- PROBLEM DETAILS
All lines of the records below that contain the word "Airlines" must be listed.

- EXTRACTED INFORMATION
■ ■ ■ ■ ■ ■ ■
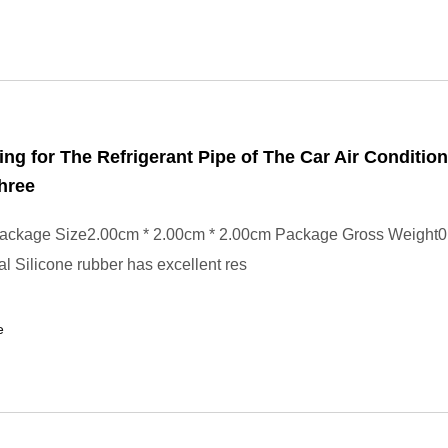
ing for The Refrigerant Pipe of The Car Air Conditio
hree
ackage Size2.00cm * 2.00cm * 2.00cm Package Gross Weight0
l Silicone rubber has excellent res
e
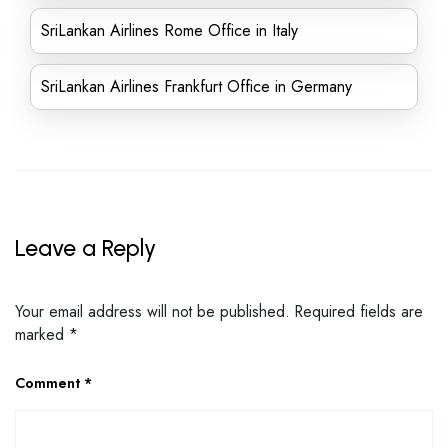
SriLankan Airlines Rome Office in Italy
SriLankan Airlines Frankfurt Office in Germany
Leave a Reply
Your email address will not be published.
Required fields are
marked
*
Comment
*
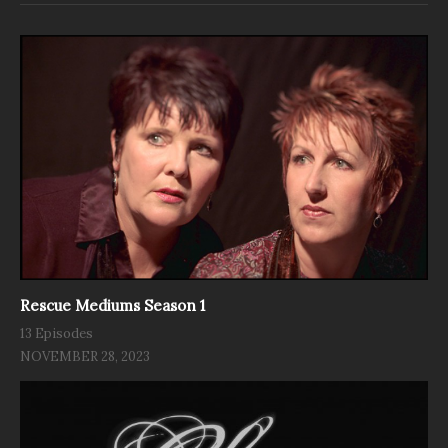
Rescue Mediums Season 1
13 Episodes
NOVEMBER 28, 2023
■ ■ ■ ■ ■ ■ ■
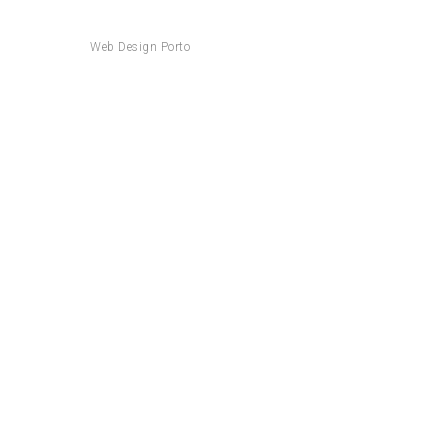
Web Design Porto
■ ■ ■ ■ ■ ■ ■
- ANSWER TO THIS PROBLEM
SriLankan Airlines Rome Office in Italy
SriLankan Airlines Frankfurt Office in Germany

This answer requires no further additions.